Went down to my new favorite LFS - Tropical Haven, and picked up a 20" Hood and a 15 watt Aqua Glo bulb for it, it was on sale and the box said the bulb would work fine for low light req. plants. 18,000k and 290 lumens.

This is the first time any lighting has been used on the new tank, I noticed that the goldfish and craw don't like the lighting much, probably not used to it?


----------



## Oldman (May 25, 2009)

The 18000K bulb is not a plant bulb, it is a bulb for a saltwater tank. If you can exchange it for one closer to 8000K, it will work better for plants.


----------



## gonathan85 (Aug 13, 2009)

Ah dang, thanks for the response. I'd hate to get plants in this tank after it cycles and have them not do well! 

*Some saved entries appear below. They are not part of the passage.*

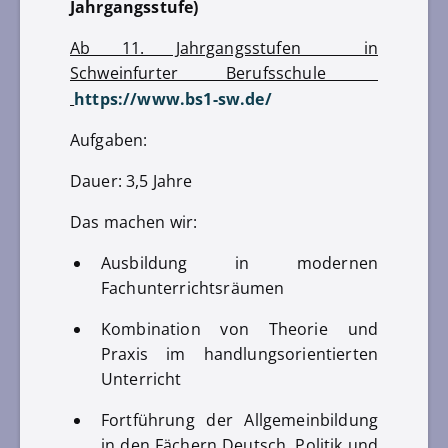
Jahrgangsstufe)
Ab 11. Jahrgangsstufen in
Schweinfurter Berufsschule
https://www.bs1-sw.de/
Aufgaben:
Dauer: 3,5 Jahre
Das machen wir:
Ausbildung in modernen
Fachunterrichtsräumen
Kombination von Theorie und
Praxis im handlungsorientierten
Unterricht
Fortführung der Allgemeinbildung
in den Fächern Deutsch, Politik und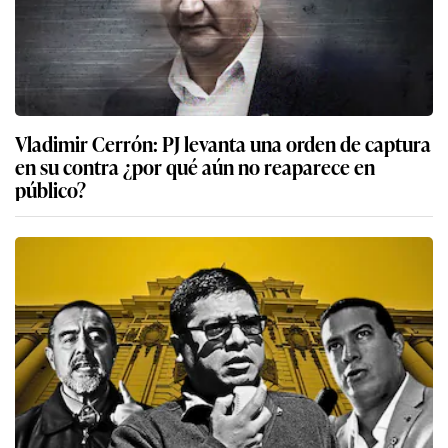
Vladimir Cerrón: PJ levanta una orden de captura
en su contra ¿por qué aún no reaparece en
público?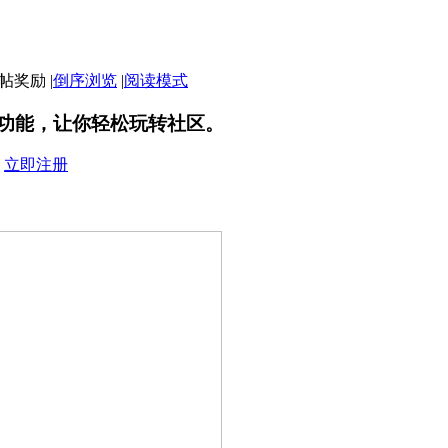
|
倒序浏览
|
阅读模式
功能，让你轻松玩转社区。
？
立即注册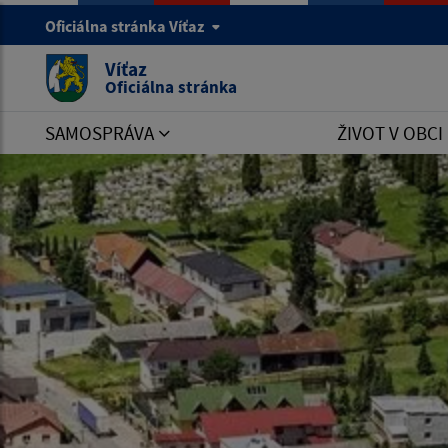
Oficiálna stránka Víťaz
Víťaz
Oficiálna stránka
SAMOSPRÁVA
ŽIVOT V OBCI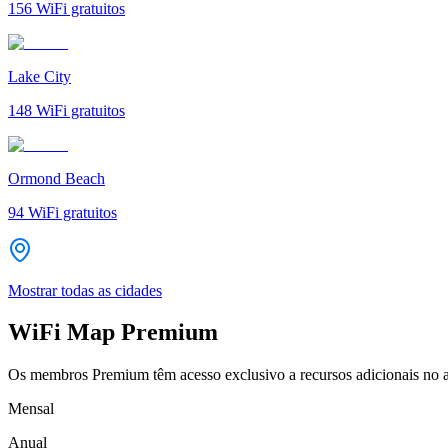
156
WiFi gratuitos
Lake City
148
WiFi gratuitos
Ormond Beach
94
WiFi gratuitos
Mostrar todas as cidades
WiFi Map Premium
Os membros Premium têm acesso exclusivo a recursos adicionais no a
Mensal
Anual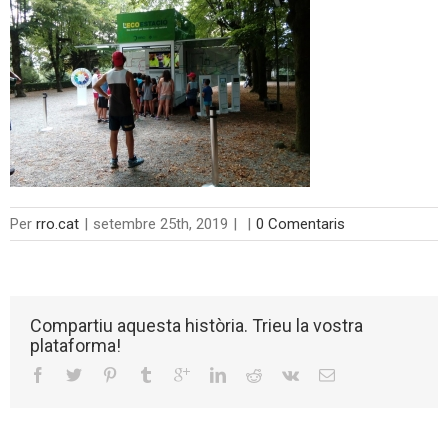
Per
rro.cat
|
setembre 25th, 2019
|
|
0 Comentaris
Compartiu aquesta història. Trieu la vostra
plataforma!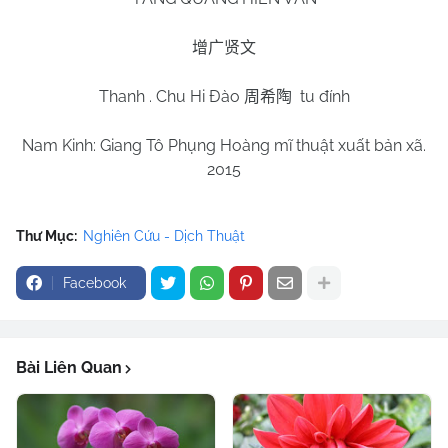
增广贤文
Thanh . Chu Hi Đào
tu đính
周希陶
Nam Kinh: Giang Tô Phụng Hoàng mĩ thuật xuất bản xã.
2015
Thư Mục:
Nghiên Cứu - Dịch Thuật
Facebook
Bài Liên Quan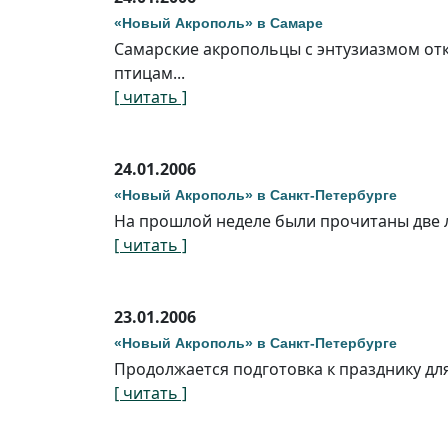
«Новый Акрополь» в Самаре
Самарские акропольцы с энтузиазмом от
птицам...
[ читать ]
24.01.2006
«Новый Акрополь» в Санкт-Петербурге
На прошлой неделе были прочитаны две 
[ читать ]
23.01.2006
«Новый Акрополь» в Санкт-Петербурге
Продолжается подготовка к празднику дл
[ читать ]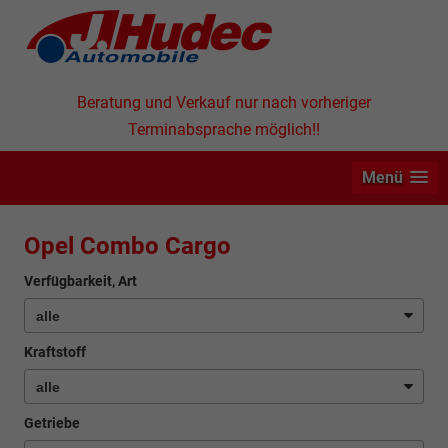
Beratung und Verkauf nur nach vorheriger
Terminabsprache möglich!!
Menü
Opel Combo Cargo
Verfügbarkeit, Art
Kraftstoff
Getriebe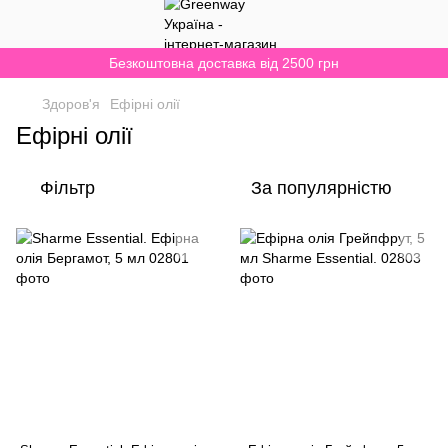
Безкоштовна доставка від 2500 грн
Здоров'я
Ефірні олії
Ефірні олії
Фільтр
За популярністю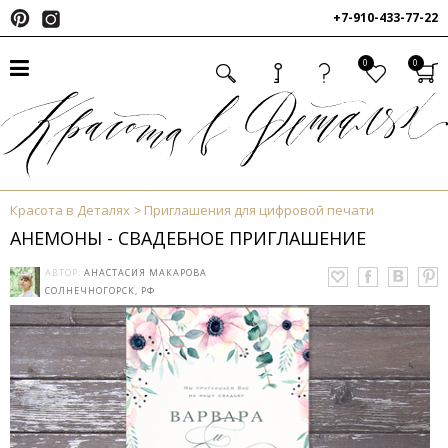
+7-910-433-77-22
0
0
Красота в Деталях
Приглашения для цифровой печати
АНЕМОНЫ - СВАДЕБНОЕ ПРИГЛАШЕНИЕ
АВТОР:
АНАСТАСИЯ МАКАРОВА
СОЛНЕЧНОГОРСК, РФ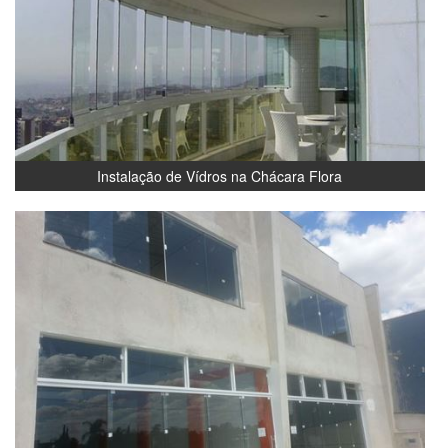
Instalação de Vídros na Chácara Flora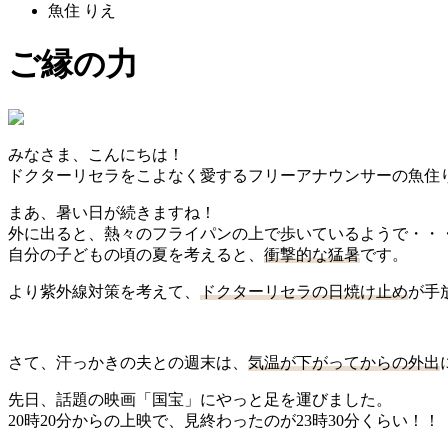
魚住 りえ
ご縁の力
みなさま、こんにちは！
ドクターリセラをこよなく愛するフリーアナウンサーの魚住
まあ、暑い日が続きますね！
外に出ると、熱々のフライパンの上で歩いているようで・・
自分の子どもの頃の夏を考えると、
衝撃的な猛暑
です。
より紫外線対策を考えて、
ドクターリセラの日焼け止め
が手
さて、汗っかきの夫との週末は、
気温が下がってからの外出
先日、話題の映画「国宝」にやっと足を運びました。
20時20分からの上映で、見終わったのが23時30分くらい！！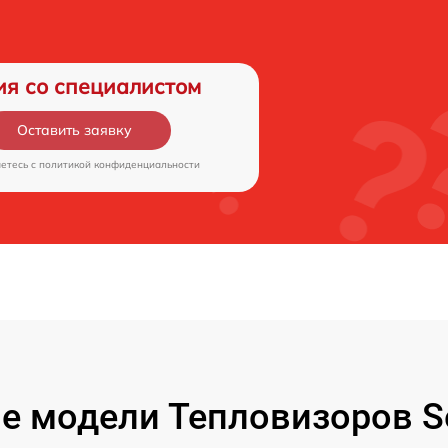
ия со специалистом
Оставить заявку
аетесь c
политикой конфиденциальности
е модели Тепловизоров Se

The box said that it was a good bulb for planted tanks and fish color. 

Sigh.

Thanks again!


----------



## Oldman (May 25, 2009)

Check the numbers again. at 18000K it is a way shorter wavelength spectrum than sunlight would be. Noon sunlight is actually about 5500K but that looks a bit yellow to most people.


----------



## gonathan85 (Aug 13, 2009)

I called the LFS, and they said that an exchange would be fine. Thanks for the heads up on the bulb. Without the correction, I'd be stuck writing a new thread titled "my plants are turning brown!"


----------



## gonathan85 (Aug 13, 2009)

Well I went to exchange the bulb, and as usual, they were extremely helpful. I realized that even though the particular store that you are using is knowledgeable as a whole, there is always someone there who knows a little bit more than the other about a certain aquarium subject.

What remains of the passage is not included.